L’origine du premier fratricide de l’histoire repose sur ce qui nous semble une injustice : Caïn apporta du fruit de la terre en offrande au Seigneur. Abel, lui aussi, apporta des premiers-nés de son petit bétail avec leur graisse. Le Seigneur porta un regard favorable sur Abel et sur son offrande ; mais il ne porta pas un regard favorable sur Caïn ni sur son offrande (Gn 4.3-5). Comment comprendre cette différence de traitement ? Paul n’a-t-il pas dit qu’il n’y a pas de partialité en Dieu (Rm 2.11) ? Plusieurs réponses ont été apportées à cette énigme.

Une première explication s’intéresse à la nature des sacrifices. L’offrande de Caïn est végétale, alors que celle d’Abel est animale. René Girard a montré que le sacrifice est un moyen d’évacuer la violence qui est dans la personne. En tuant un animal, l’humain décharge dans ce meurtre rituel la tension et l’animalité qui sont en lui, et détourne la violence qui était initialement dirigée contre le prochain. Abel a pu se décharger de sa colère dans un sacrifice sanglant, alors que Caïn s’est laissé déborder par sa violence intérieure.

Une deuxième explication souligne la préférence de Dieu pour les petits et pour les bergers.

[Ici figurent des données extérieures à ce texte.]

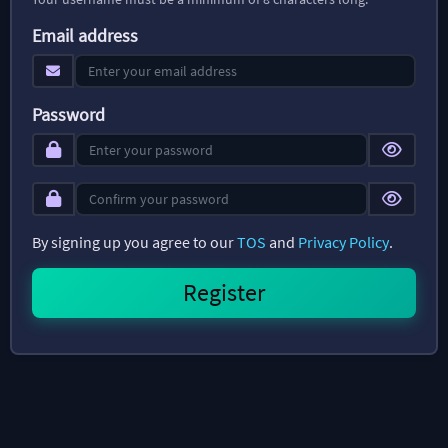
Email address
Password
By signing up you agree to our
TOS
and
Privacy Policy
.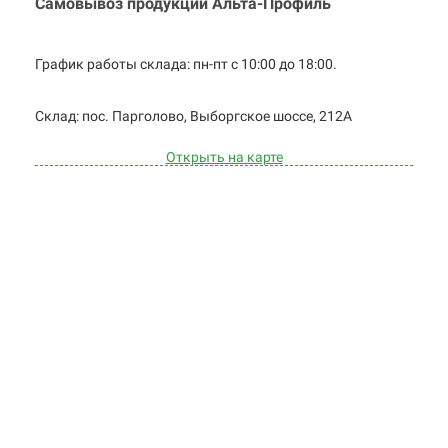
Самовывоз продукции Альта-Профиль
График работы склада: пн-пт с 10:00 до
18:00.
Cклад: пос. Парголово, Выборгское
шоссе, 212А
Открыть на карте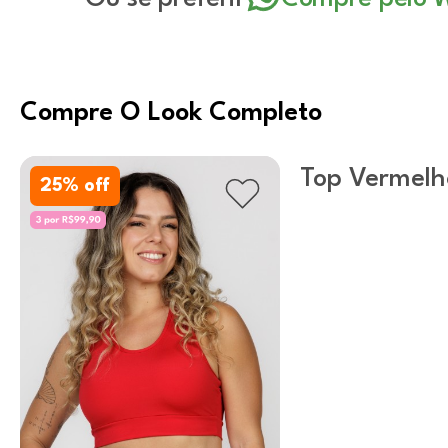
Compre O Look Completo
Top Vermelh
25
% off
Nadador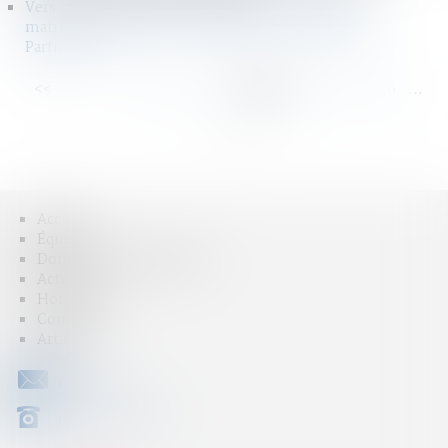
Vers une simplification du changement de régime
matrimonial pour les entrepreneurs - Mariage - Le
Particulier
<<
<
...
110
111
112
113
114
115
116
...
>
>>
Accueil
Équipe
Domaines d'intervention
Actus
Honoraires
Contact
Articles
CONTACT
04 79 31 33 03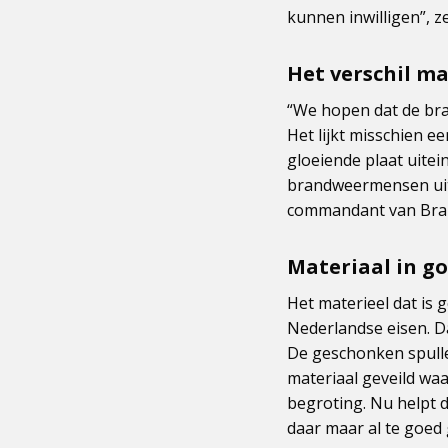
kunnen inwilligen”, 
Het verschil m
“We hopen dat de bra
Het lijkt misschien 
gloeiende plaat uitei
brandweermensen uit 
commandant van Bra
Materiaal in g
Het materieel dat is 
Nederlandse eisen. Da
De geschonken spull
materiaal geveild wa
begroting. Nu helpt
daar maar al te goed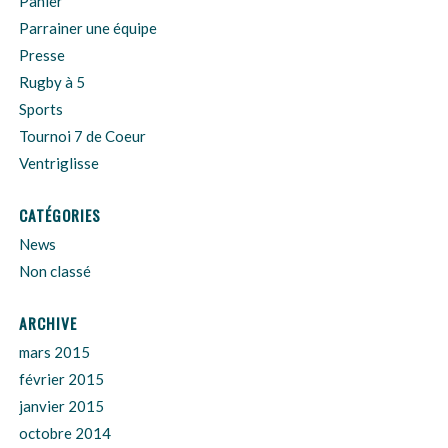
Panier
Parrainer une équipe
Presse
Rugby à 5
Sports
Tournoi 7 de Coeur
Ventriglisse
CATÉGORIES
News
Non classé
ARCHIVE
mars 2015
février 2015
janvier 2015
octobre 2014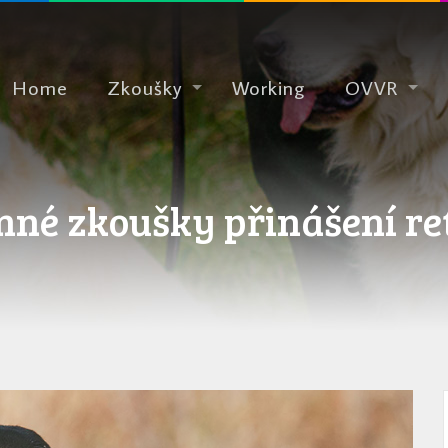
Home
Zkoušky
Working
OVVR
nné zkoušky přinášení re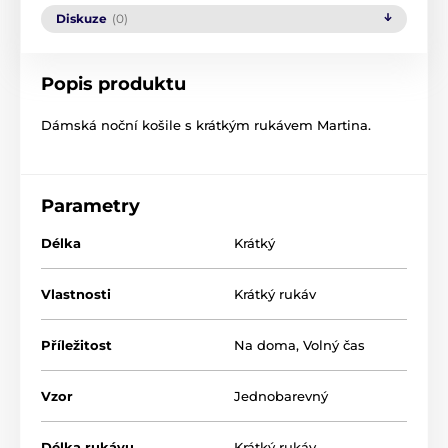
Diskuze
(0)
Popis produktu
Dámská noční košile s krátkým rukávem Martina.
Parametry
Délka
Krátký
Vlastnosti
Krátký rukáv
Příležitost
Na doma
,
Volný čas
Vzor
Jednobarevný
Délka rukávu
Krátký rukáv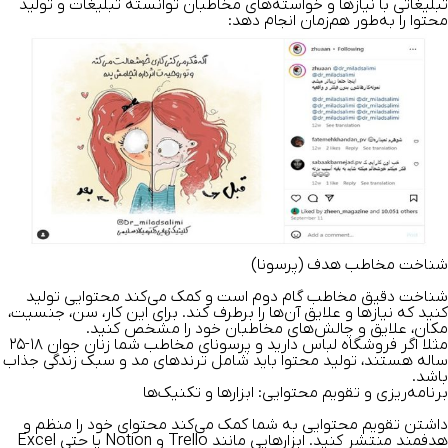
تبلیغاتی با نیازها و خواسته‌های مخاطبان توانسته تبلیغات و تولید
محتوا را به‌طور هم‌زمان انجام دهد:
شناخت مخاطب هدف (پرسونا)
شناخت دقیق مخاطب گام دوم است و کمک می‌کند محتوایی تولید
کنید که نیازها و علایق آن‌ها را برطرف کند. برای این کار، سن، جنسیت،
مکان، علایق و چالش‌های مخاطبان خود را مشخص کنید.
مثلا اگر فروشگاه لباس دارید و پرسونای مخاطب شما زنان جوان ۱۸-۲۵
ساله هستند، تولید محتوا باید شامل ترندهای مد و سبک زندگی جذاب
باشد.
برنامه‌ریزی و تقویم محتوایی: ابزارها و تکنیک‌ها
داشتن تقویم محتوایی به شما کمک می‌کند محتوای خود را منظم و
هدفمند منتشر کنید. ابزارهایی مانند Trello و Notion یا حتی Excel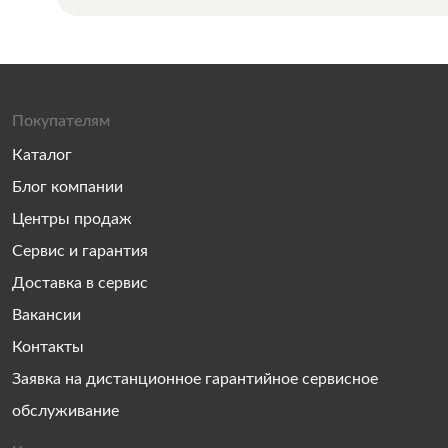
Покупателям
Каталог
Блог компании
Центры продаж
Сервис и гарантия
Доставка в сервис
Вакансии
Контакты
Заявка на дистанционное гарантийное сервисное
обслуживание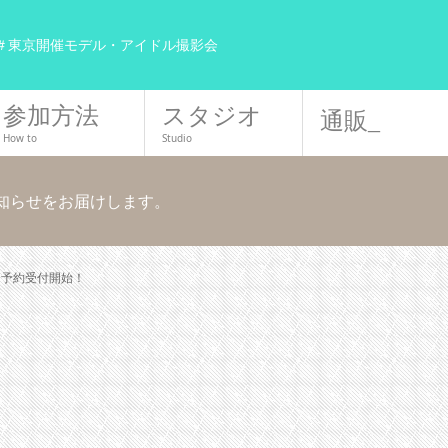
＃東京開催モデル・アイドル撮影会
参加方法
スタジオ
通販_
How to
Studio
お知らせをお届けします。
21予約受付開始！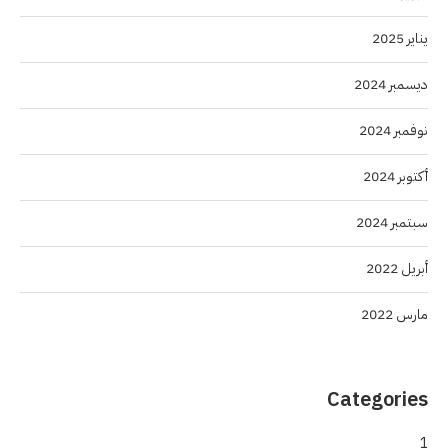
يناير 2025
ديسمبر 2024
نوفمبر 2024
أكتوبر 2024
سبتمبر 2024
أبريل 2022
مارس 2022
Categories
1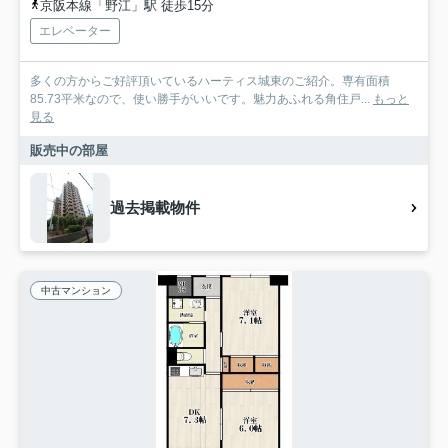
京阪本線「野江」駅 徒歩15分
エレベーター
多くの方からご好評頂いているハーティス城東のご紹介。専有面積
85.73平米なので、使い勝手がいいです。魅力あふれる角住戸...
もっと
見る
販売中の部屋
過去掲載物件
中古マンション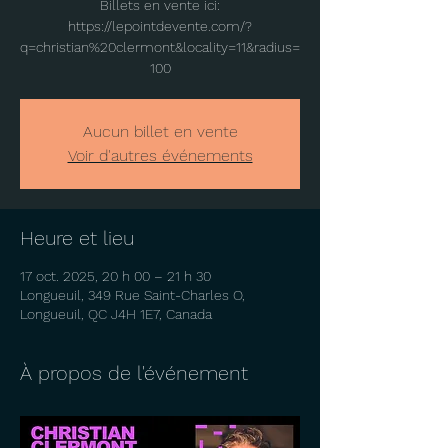
Billets en vente ici:
https://lepointdevente.com/?
q=christian%20clermont&locality=11&radius=
100
Aucun billet en vente
Voir d'autres événements
Heure et lieu
17 oct. 2025, 20 h 00 – 21 h 30
Longueuil, 349 Rue Saint-Charles O,
Longueuil, QC J4H 1E7, Canada
À propos de l'événement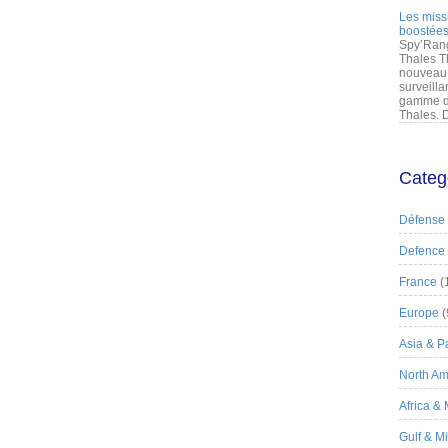
Les miss
boostées
Spy’Rang
Thales T
nouveau 
surveilla
gamme de
Thales. D
Categ
Défense
Defence
France
(
Europe
(
Asia & Pa
North Am
Africa &
Gulf & M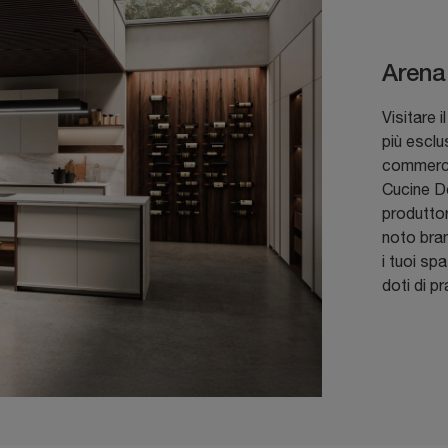
Arena
Visitare 
più esclu
commercio
Cucine De
produttor
noto bran
i tuoi sp
doti di pr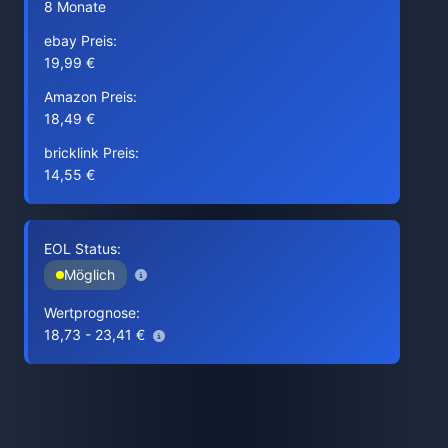
8 Monate
ebay Preis:
19,99 €
Amazon Preis:
18,49 €
bricklink Preis:
14,55 €
EOL Status:
Möglich
Wertprognose:
18,73 - 23,41 €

Dans le livre de la Genèse, ce sont souvent les seconds qui sont porteurs de l’alliance : Isaac et non Ismaël, Jacob et non Ésaü, Juda et Joseph et non Ruben et Siméon. Et dans le Premier Testament, Dieu choisit souvent des bergers pour porter sa parole : Abraham, Isaac, Jacob, Moïse et David étaient des bergers. De par leur mode de vie, les nomades doivent s’alléger. Plus souvent que les autres, ils écoutent ce que murmure le vent, ils contemplent ce que racontent les étoiles.

Une troisième explication repose sur la différence de disposition intérieure des frères. Le Premier Testament ne cesse de répéter qu’il ne sert à rien d’offrir un sacrifice s’il n’est pas l’expression d’un cœur sincère. Le texte dit que Caïn apporta du fruit de la terre en offrande. Le midrash dit qu’il a apporté de tout, un peu, sans discerner ce qu’il est bon d’offrir. Abel, à l’inverse, sacrifie les premiers-nés de son bétail, la meilleure part. C’est l’interprétation de l’épître aux Hébreux qui dit : C’est par la foi qu’Abel offrit à Dieu un sacrifice de plus grande valeur que celui de Caïn (Hé 11.4).